Today it’s The New York Times’s turn, and it’s even better, with an investigation by Michael Barbaro that raises serious questions about how Trump’s business interests increasingly ensnared consumers in the last several years in money-losing ventures, including shaky real estate developments and a bogus online “university.”
Trump is still primarily known as a developer but he doesn’t build much any more and he hasn’t for years. He’s more of a franchise or a brand these days, and that’s much more lucrative and far less risky than putting up equity to build a skyscraper or casino, as Trump knows from going bankrupt in the early 1990s and from his casino businesses (!) going bust a couple of times since.
Here’s how it works: In much the same way that hotel brands like Marriott and Sheraton don’t much build hotels themselves anymore, Trump doesn’t either. For an upfront fee and a percentage of all future revenue, they sell franchise rights to hotel developers who take on all the highwire risk in the hopes of benefiting from the chains’ brand name and loyalty programs.
The Trump brand is worth a lot of money to real estate developers who want to build luxury condos. Every condo is marketed as “luxury” these days, and they want something that sets them apart. The gaudy Trump brand gives their developments cachet and automatic media attention, which helps them get a leg up on the pre-sales that most every condo development needs to get going. They charge a premium per square foot, too, for the Trump aura. All that ultimately helps developers get financing, which they can’t live without.
Trump can charge a lot of money for all this. The Times reports he got $4 million plus a cut of any profits for slapping his name on a project in Tampa Bay.
But Trump may have had more risk than he thought in these licensing deals. The Times makes a persuasive case that Trump deceived consumers by telling them he was developing the projects when, in fact, he had no skin in the game. Here’s how he marketed the Tampa Bay development:
The marketing materials left little doubt that Mr. Trump was a driving force behind the 52-story tower: “We are developing a signature landmark property,” Mr. Trump declared in a news release unveiling it, which described him as a partner. In a marketing video, Mr. Trump called it “my first project on the Gulf of Mexico,” and even showed up to mingle with potential buyers at a lavish, catered event. “I love to build buildings,” Mr. Robbins recalled Mr. Trump telling the audience.
A confidential agreement, later made public in court filings, told a different story: Mr. Trump was not one of the developers or builders.

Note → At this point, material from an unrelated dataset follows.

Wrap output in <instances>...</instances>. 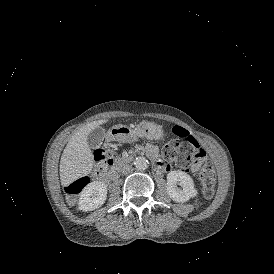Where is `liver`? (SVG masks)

There’s no way around that: It’s deceptive marketing. He’ll be forking over some cash for that.
The Tampa project isn’t the only one:
But when three of the planned buildings encountered financial trouble, it became clear that Mr. Trump had essentially rented his name to the developments and had no responsibility for their outcomes, according to buyers. In each case, he yanked his name off the projects, which were never completed. The buyers lost millions of dollars in deposits even as Mr. Trump pocketed hefty license fees.

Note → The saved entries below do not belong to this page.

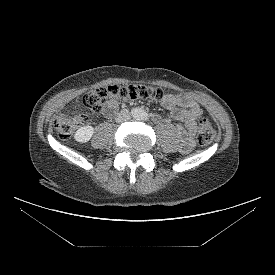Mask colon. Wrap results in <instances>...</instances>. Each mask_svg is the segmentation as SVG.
I'll return each mask as SVG.
<instances>
[{
  "label": "colon",
  "instance_id": "colon-1",
  "mask_svg": "<svg viewBox=\"0 0 275 275\" xmlns=\"http://www.w3.org/2000/svg\"><path fill=\"white\" fill-rule=\"evenodd\" d=\"M165 97L164 92L157 87L146 85H109L97 88L83 99V105L91 111H99L106 103L115 100L119 103L134 102L142 99L160 101ZM88 117L83 114L60 113L58 114L53 125L61 139H69L75 130L87 123ZM197 141L200 146H207L215 138V131L209 120L205 117L199 118L197 121Z\"/></svg>",
  "mask_w": 275,
  "mask_h": 275
}]
</instances>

Those who bought the apartments in part because of the Trump name were livid, saying they felt a profound sense of betrayal, and more than 300 of them are now suing Mr. Trump or his company…
Alan Garten, a lawyer for Mr. Trump’s company, said that, regardless of what Mr. Trump himself or any marketing materials had suggested, his role was disclosed in lengthy purchasing documents that buyers should have carefully scrutinized. But in an interview, Mr. Garten acknowledged that, “without a lawyer, it can be difficult” to understand such documents.

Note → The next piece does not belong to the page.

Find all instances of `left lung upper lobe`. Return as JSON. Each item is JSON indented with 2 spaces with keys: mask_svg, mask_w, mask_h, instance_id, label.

Oops. Ya fired, Garten. That’s a bit too candid.
The Times is also excellent to look at Trump’s for-profit education empire. He’s also lent his brand to that scandal-ridden industry, dangling the false promise of wealth in front of consumers.
This, on how Trump tries to use high evaluation percentages as a defense against consumer complaints, is amazing:
Students said the evaluations must be put into context: they were told to fill them out using their names, often in the presence of the instructors they were assessing. Mr. Tufenkian, for example, said he gave high marks to the program after his mentor told him he would not leave until Mr. Tufenkian did so. “I had to fill it out right in front of him,” Mr. Tufenkian said.